● TASK BRIEF
Repeat exactly, and only, the lines from the one containing "be so much better." through the end of the records.

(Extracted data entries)
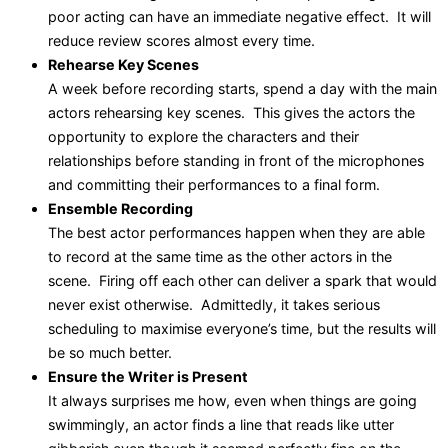
poor acting can have an immediate negative effect. It will
reduce review scores almost every time.
Rehearse Key Scenes
A week before recording starts, spend a day with the main
actors rehearsing key scenes. This gives the actors the
opportunity to explore the characters and their
relationships before standing in front of the microphones
and committing their performances to a final form.
Ensemble Recording
The best actor performances happen when they are able
to record at the same time as the other actors in the
scene. Firing off each other can deliver a spark that would
never exist otherwise. Admittedly, it takes serious
scheduling to maximise everyone’s time, but the results will
be so much better.
Ensure the Writer is Present
It always surprises me how, even when things are going
swimmingly, an actor finds a line that reads like utter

● PROBLEM SOLUTION
be so much better.
Ensure the Writer is Present
It always surprises me how, even when things are going
swimmingly, an actor finds a line that reads like utter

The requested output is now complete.